YOUR OBJECTIVE
What lines of the listing below contain the word "oder"? Copy each of them out.

——————

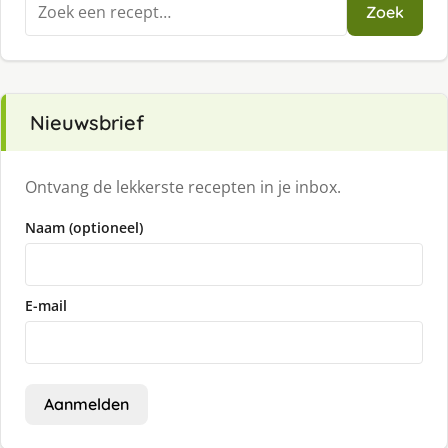
Zoeken
Zoek
naar:
Nieuwsbrief
Ontvang de lekkerste recepten in je inbox.
Naam (optioneel)
E-mail
Aanmelden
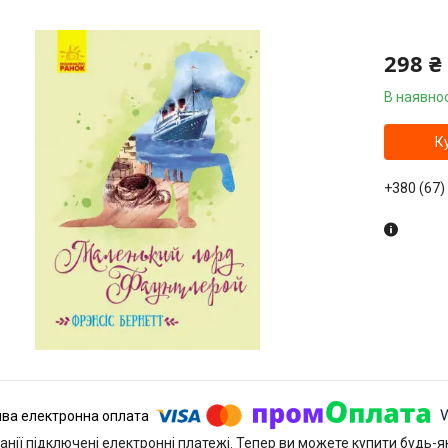
298 ₴
В наявнос
К
+380 (67)
анії підключені електронні платежі. Тепер ви можете купити будь-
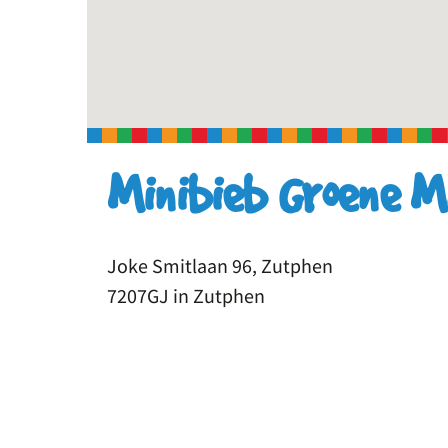
Minibieb Groene 
Joke Smitlaan 96, Zutphen
7207GJ in Zutphen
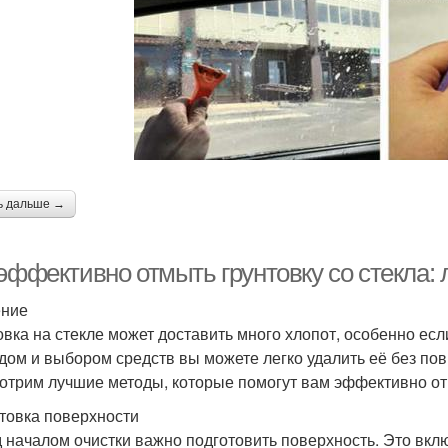
ь дальше →
 эффективно отмыть грунтовку со стекла:
ение
овка на стекле может доставить много хлопот, особенно ес
дом и выбором средств вы можете легко удалить её без пов
отрим лучшие методы, которые помогут вам эффективно отм
товка поверхности
 началом очистки важно подготовить поверхность. Это вклю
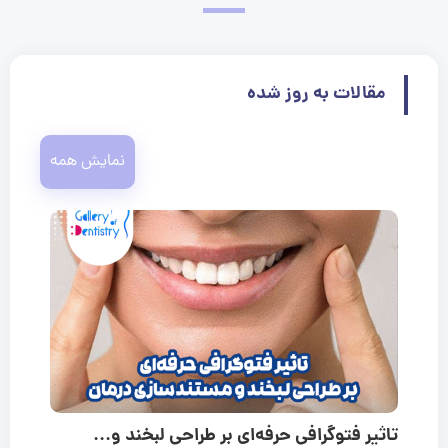
مقالات به روز شده
نمایش همه
تاثیر فتوگرافی حرفه‌ای بر طراحی لبخند و...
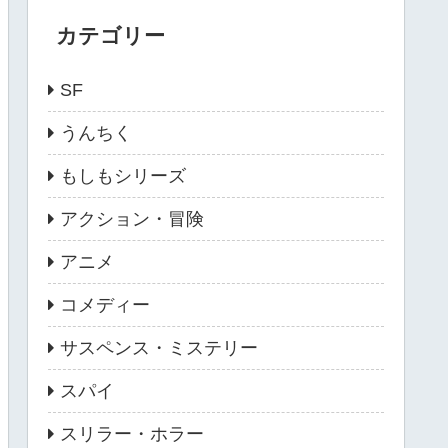
カテゴリー
SF
うんちく
もしもシリーズ
アクション・冒険
アニメ
コメディー
サスペンス・ミステリー
スパイ
スリラー・ホラー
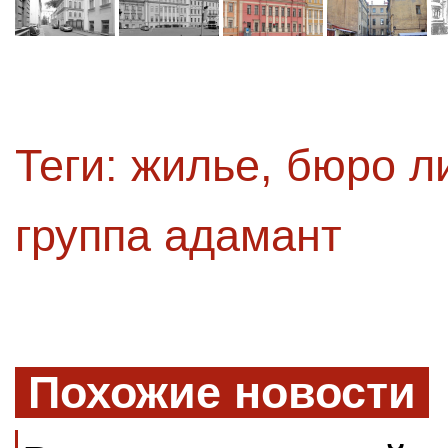
Теги:
жилье
,
бюро ли
группа адамант
Похожие новости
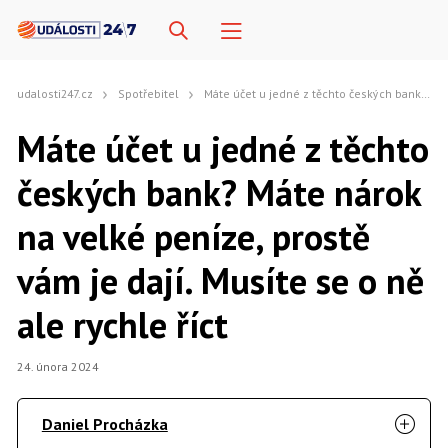
udalosti247.cz
Spotřebitel
Máte účet u jedné z těchto českých bank? Máte nárok na velké peníze, prostě vám je dají. Musíte se o ně ale rychle říct
Máte účet u jedné z těchto
českých bank? Máte nárok
na velké peníze, prostě
vám je dají. Musíte se o ně
ale rychle říct
24. února 2024
Daniel Procházka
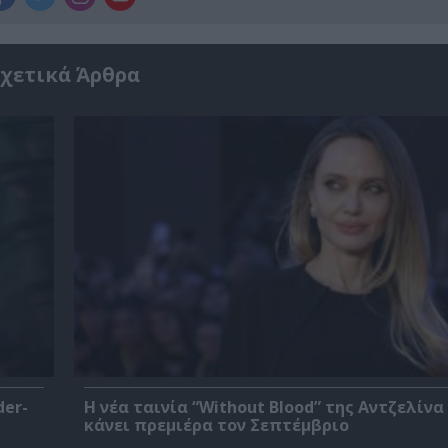
χετικά Άρθρα
der-
Η νέα ταινία “Without Blood” της Αντζελίνα
κάνει πρεμιέρα τον Σεπτέμβριο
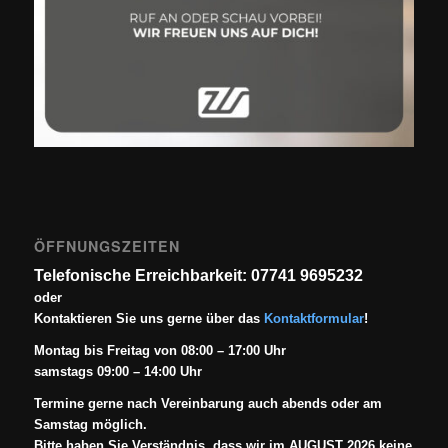
ÖFFNUNGSZEITEN
Telefonische Erreichbarkeit: 07741 9695232
oder
Kontaktieren Sie uns gerne über das
Kontaktformular
!
Montag bis Freitag von 08:00 – 17:00 Uhr
samstags 09:00 – 14:00 Uhr
Termine gerne nach Vereinbarung auch abends oder am
Samstag möglich.
Bitte haben Sie Verständnis, dass wir im AUGUST 2026 keine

——————

RESPONSE
oder
Termine gerne nach Vereinbarung auch abends oder am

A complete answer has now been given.